Como el otro oficial no pertenecía a su regimiento, el coronel no tuvo dificultad en creer lo que D'Hubert decía. Comenzó a pasearse por la pieza. Era un buen jefe, hombre capaz de manifestar una discreta comprensión. Pero también era humano en otros sentidos, y esto quedó demostrado porque era incapaz de fingir.

– Lo peor de todo, teniente -declaró ingenuamente-, es que ya he declarado mi propósito de llegar al fondo mismo de esta cuestión. Y cuando un coronel dice algo…, usted comprenderá…

El teniente D'Hubert lo interrumpió con gravedad:

– Le ruego, mi coronel, que acepte mi palabra de honor, de que me vi colocado en una situación enojosa en la cual no tenía alternativa, no tenía otra salida honorable que se ajustara a mi dignidad de hombre o de oficial… Al fin y al cabo, mi coronel, la razón del incidente no es más que esto. El resto no es 'sino simple detalle.

El coronel se detuvo bruscamente. Había. que tomar en cuenta la fama de buen criterio y buen carácter de que el teniente D'Hubert gozaba. Poseía un cerebro lúcido y un corazón franco, claro como el día. Siempre intachable en su conducta. Era preciso confiar en él. El coronel dominó virilmente una inmensa curiosidad.

– ¡M,m! Me lo asegura como hombre y como oficial… Ninguna alternativa, ¿eh?

– Como oficial…, como oficial del 4º regimiento de húsares también -insistió el teniente D'Hubert-. No la tenía. Y ése es el secreto del asunto, mi coronel.

– Sí, pero aun no comprendo por qué a su coronel… Un coronel es como un padre…, que diable!

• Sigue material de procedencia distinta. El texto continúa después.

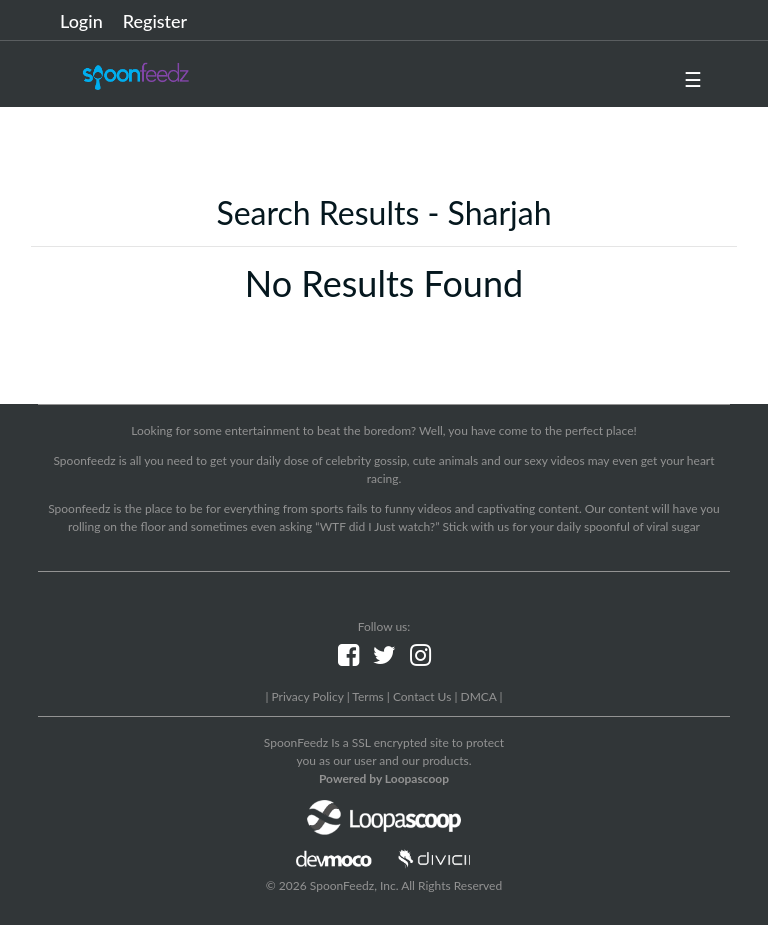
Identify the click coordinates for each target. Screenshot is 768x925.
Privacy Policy (307, 696)
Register (155, 21)
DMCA (479, 696)
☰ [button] (693, 79)
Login (81, 21)
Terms (367, 696)
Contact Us (422, 696)
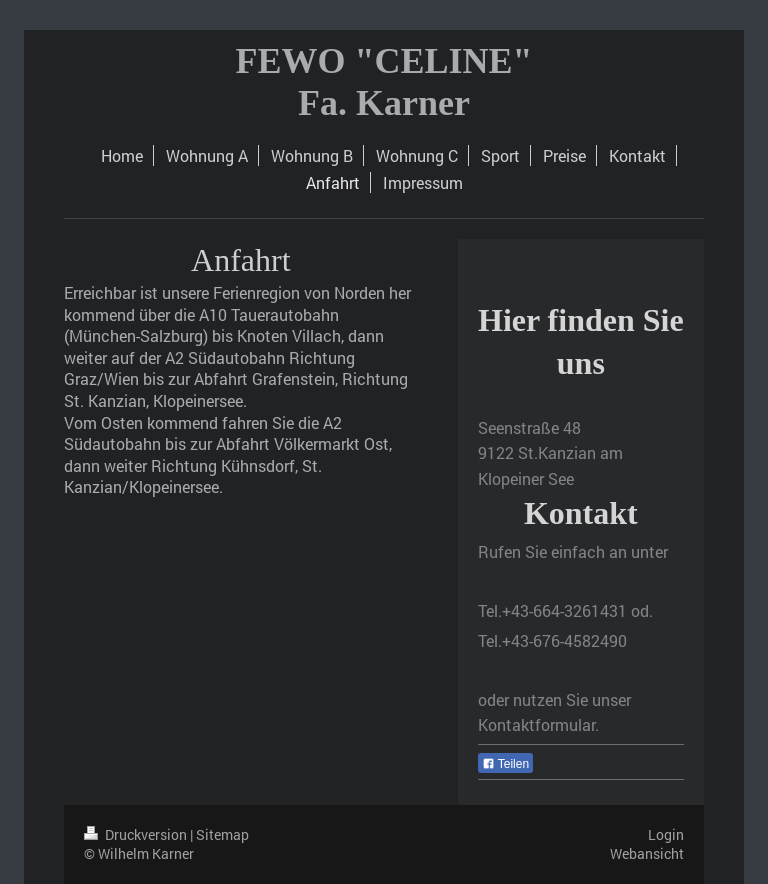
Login (666, 834)
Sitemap (222, 834)
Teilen (505, 764)
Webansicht (647, 853)
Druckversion (137, 834)
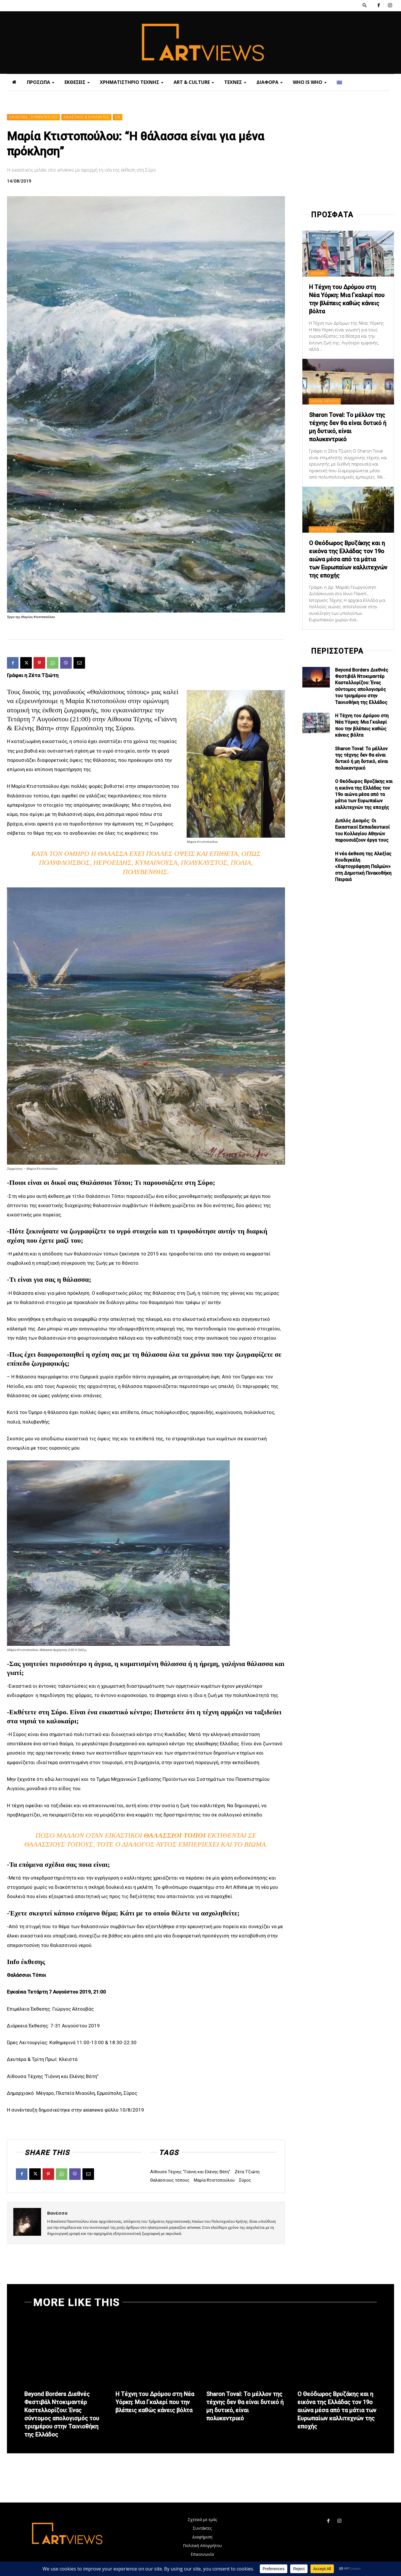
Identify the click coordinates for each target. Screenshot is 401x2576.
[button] (364, 5)
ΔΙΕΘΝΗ (318, 273)
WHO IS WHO (322, 529)
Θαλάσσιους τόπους (170, 2180)
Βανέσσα (57, 2213)
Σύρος (245, 2180)
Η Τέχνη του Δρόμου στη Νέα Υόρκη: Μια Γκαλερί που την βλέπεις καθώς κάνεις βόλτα (154, 2402)
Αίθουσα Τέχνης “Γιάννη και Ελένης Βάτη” (190, 2171)
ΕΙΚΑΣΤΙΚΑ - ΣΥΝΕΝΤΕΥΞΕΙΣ (33, 117)
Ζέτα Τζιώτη (247, 2171)
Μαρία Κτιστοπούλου (214, 2180)
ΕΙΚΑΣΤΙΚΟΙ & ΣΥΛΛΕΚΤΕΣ (86, 117)
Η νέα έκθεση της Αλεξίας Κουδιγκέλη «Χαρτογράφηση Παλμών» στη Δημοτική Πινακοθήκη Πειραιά (363, 866)
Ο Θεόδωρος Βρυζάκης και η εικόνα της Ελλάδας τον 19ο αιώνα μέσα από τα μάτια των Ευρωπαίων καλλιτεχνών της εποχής (348, 559)
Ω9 (117, 117)
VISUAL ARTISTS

No debió haber dejado escapar tan fácilmente al teniente D'Hubert. Este comenzaba a ser presa de su debilidad física con- un sentimiento de humillación y desesperación. Pero lo embargaba la mórbida testarudez de los enfermos y al mismo tiempo sintió, con desconsuelo, que los ojos se le llenaban de lágrimas. Esta dificultad parecía irreprimible. Una lágrima cayó rodando por la demacrada y pálida mejilla del teniente D'Hubert.

El coronel le volvió rápidamente la espalda. Se habría podido escuchar la caída de un alfiler.

– Se trata de algún estúpido enredo de mujeres…, ¿no es así?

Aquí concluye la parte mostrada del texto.